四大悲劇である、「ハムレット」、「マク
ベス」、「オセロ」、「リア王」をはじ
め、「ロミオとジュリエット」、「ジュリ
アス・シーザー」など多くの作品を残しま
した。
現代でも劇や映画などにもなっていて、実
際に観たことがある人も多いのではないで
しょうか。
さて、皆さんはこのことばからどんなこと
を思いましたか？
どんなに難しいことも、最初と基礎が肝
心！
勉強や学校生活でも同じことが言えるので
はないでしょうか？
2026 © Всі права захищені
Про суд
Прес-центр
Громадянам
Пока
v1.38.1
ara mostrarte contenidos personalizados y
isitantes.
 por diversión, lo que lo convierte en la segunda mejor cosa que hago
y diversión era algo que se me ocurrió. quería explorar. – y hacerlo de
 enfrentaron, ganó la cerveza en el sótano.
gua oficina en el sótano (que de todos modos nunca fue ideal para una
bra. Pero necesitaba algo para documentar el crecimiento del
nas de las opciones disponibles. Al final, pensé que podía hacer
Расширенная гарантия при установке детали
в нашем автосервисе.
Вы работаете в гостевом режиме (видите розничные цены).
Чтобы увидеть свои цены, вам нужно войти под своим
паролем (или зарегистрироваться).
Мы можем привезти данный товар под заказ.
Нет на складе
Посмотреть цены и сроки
= = =
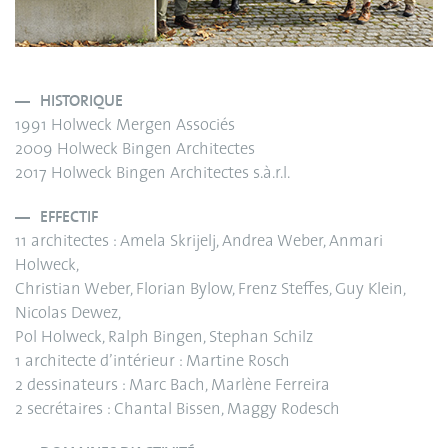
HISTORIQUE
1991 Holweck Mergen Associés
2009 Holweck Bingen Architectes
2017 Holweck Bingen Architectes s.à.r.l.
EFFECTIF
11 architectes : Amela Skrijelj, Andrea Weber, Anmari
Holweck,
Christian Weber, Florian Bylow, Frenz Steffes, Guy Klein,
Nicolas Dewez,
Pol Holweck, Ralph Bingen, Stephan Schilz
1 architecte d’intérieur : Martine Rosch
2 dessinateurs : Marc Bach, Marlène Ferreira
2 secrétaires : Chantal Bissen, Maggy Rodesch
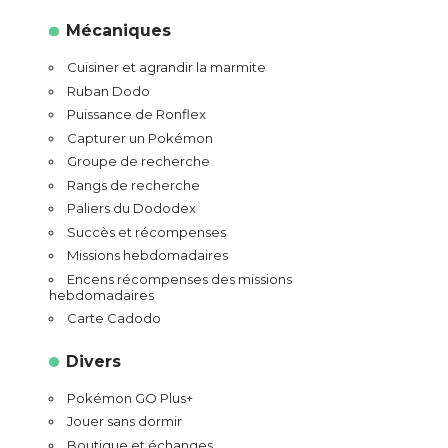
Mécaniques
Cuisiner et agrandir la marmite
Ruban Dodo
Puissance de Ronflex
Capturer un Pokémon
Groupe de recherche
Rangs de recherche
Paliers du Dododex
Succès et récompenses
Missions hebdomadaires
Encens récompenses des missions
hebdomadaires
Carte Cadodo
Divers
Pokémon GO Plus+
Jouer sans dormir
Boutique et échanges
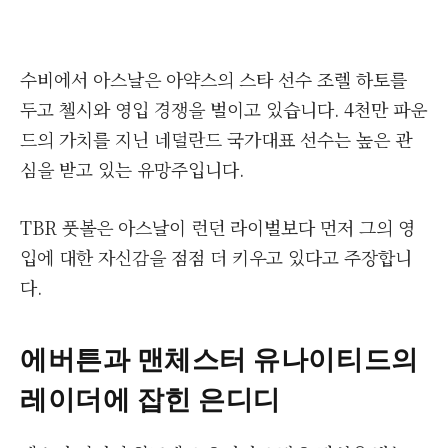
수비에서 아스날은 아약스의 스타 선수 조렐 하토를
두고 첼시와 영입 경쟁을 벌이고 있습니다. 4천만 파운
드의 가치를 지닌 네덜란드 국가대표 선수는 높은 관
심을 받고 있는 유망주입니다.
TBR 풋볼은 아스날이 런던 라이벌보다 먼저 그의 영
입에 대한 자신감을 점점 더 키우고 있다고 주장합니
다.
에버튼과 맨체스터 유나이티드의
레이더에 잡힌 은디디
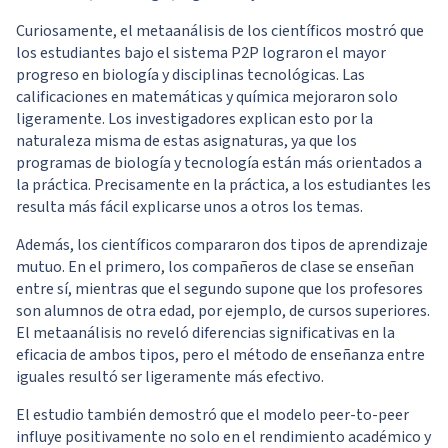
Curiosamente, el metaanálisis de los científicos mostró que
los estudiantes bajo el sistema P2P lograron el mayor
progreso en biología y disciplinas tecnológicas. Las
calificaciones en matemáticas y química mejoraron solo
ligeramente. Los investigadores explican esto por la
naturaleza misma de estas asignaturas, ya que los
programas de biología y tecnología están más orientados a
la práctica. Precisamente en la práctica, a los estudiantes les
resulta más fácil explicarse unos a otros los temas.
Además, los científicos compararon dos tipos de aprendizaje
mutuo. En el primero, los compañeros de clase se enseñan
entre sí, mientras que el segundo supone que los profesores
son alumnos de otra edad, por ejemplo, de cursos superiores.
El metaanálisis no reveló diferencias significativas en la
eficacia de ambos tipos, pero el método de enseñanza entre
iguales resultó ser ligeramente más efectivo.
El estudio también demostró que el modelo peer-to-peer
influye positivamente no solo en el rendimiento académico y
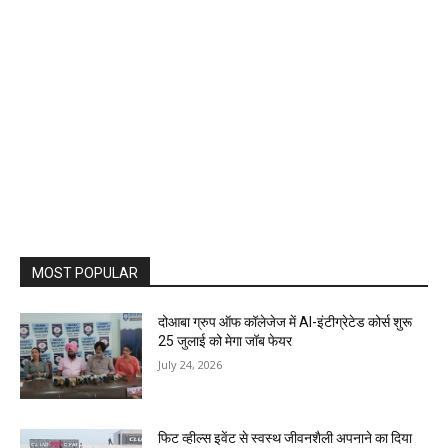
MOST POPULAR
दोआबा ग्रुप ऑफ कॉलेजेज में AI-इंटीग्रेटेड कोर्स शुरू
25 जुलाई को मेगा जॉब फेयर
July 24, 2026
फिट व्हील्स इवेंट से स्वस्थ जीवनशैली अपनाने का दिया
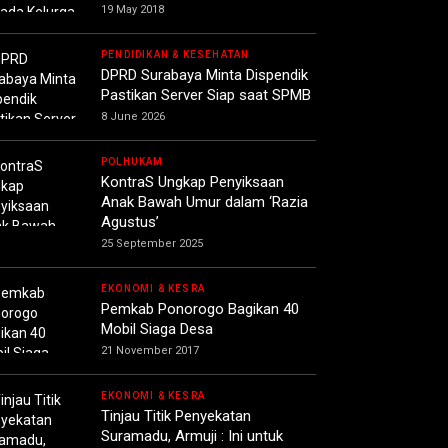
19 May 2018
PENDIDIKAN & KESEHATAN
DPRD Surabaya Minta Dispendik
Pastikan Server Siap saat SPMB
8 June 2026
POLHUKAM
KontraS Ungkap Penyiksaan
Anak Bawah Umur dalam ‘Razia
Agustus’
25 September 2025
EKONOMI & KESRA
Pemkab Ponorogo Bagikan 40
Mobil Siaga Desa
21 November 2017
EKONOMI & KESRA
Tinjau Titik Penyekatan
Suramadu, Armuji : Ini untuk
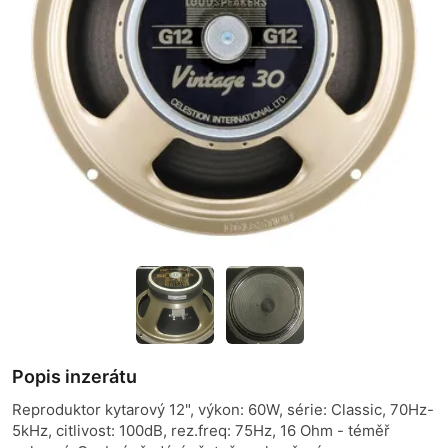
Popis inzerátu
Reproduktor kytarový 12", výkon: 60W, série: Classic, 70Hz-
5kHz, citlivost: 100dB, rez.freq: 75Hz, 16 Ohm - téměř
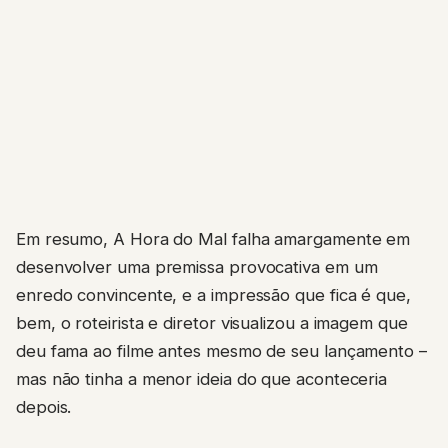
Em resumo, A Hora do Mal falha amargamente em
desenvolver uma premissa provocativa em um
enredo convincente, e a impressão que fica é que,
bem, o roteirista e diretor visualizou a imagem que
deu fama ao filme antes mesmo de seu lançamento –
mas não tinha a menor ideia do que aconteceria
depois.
= = =
Exercise brief: Above are the records; copy exactly the lines from the one with "Groupe de recherche" through the one with "desenvolver uma premissa provocativa em um", including both, and nothing more. Leave out pictures.

Output for this task:
Groupe de recherche
Rangs de recherche
Paliers du Dododex
Succès et récompenses
Missions hebdomadaires
Encens récompenses des missions
hebdomadaires
Carte Cadodo
Divers
Pokémon GO Plus+
Jouer sans dormir
Boutique et échanges
수비에서 아스날은 아약스의 스타 선수 조렐 하토를
두고 첼시와 영입 경쟁을 벌이고 있습니다. 4천만 파운
드의 가치를 지닌 네덜란드 국가대표 선수는 높은 관
심을 받고 있는 유망주입니다.
TBR 풋볼은 아스날이 런던 라이벌보다 먼저 그의 영
입에 대한 자신감을 점점 더 키우고 있다고 주장합니
다.
에버튼과 맨체스터 유나이티드의
레이더에 잡힌 은디디
Curiosamente, el metaanálisis de los científicos mostró que
los estudiantes bajo el sistema P2P lograron el mayor
progreso en biología y disciplinas tecnológicas. Las
calificaciones en matemáticas y química mejoraron solo
ligeramente. Los investigadores explican esto por la
naturaleza misma de estas asignaturas, ya que los
programas de biología y tecnología están más orientados a
la práctica. Precisamente en la práctica, a los estudiantes les
resulta más fácil explicarse unos a otros los temas.
Además, los científicos compararon dos tipos de aprendizaje
mutuo. En el primero, los compañeros de clase se enseñan
entre sí, mientras que el segundo supone que los profesores
son alumnos de otra edad, por ejemplo, de cursos superiores.
El metaanálisis no reveló diferencias significativas en la
eficacia de ambos tipos, pero el método de enseñanza entre
iguales resultó ser ligeramente más efectivo.
El estudio también demostró que el modelo peer-to-peer
influye positivamente no solo en el rendimiento académico y
MOST POPULAR
दोआबा ग्रुप ऑफ कॉलेजेज में AI-इंटीग्रेटेड कोर्स शुरू
25 जुलाई को मेगा जॉब फेयर
July 24, 2026
फिट व्हील्स इवेंट से स्वस्थ जीवनशैली अपनाने का दिया
19 May 2018
PENDIDIKAN & KESEHATAN
DPRD Surabaya Minta Dispendik
Pastikan Server Siap saat SPMB
8 June 2026
POLHUKAM
KontraS Ungkap Penyiksaan
Anak Bawah Umur dalam ‘Razia
Agustus’
25 September 2025
EKONOMI & KESRA
Pemkab Ponorogo Bagikan 40
Mobil Siaga Desa
21 November 2017
EKONOMI & KESRA
Tinjau Titik Penyekatan
Suramadu, Armuji : Ini untuk
Popis inzerátu
Reproduktor kytarový 12", výkon: 60W, série: Classic, 70Hz-
5kHz, citlivost: 100dB, rez.freq: 75Hz, 16 Ohm - téměř
Em resumo, A Hora do Mal falha amargamente em
desenvolver uma premissa provocativa em um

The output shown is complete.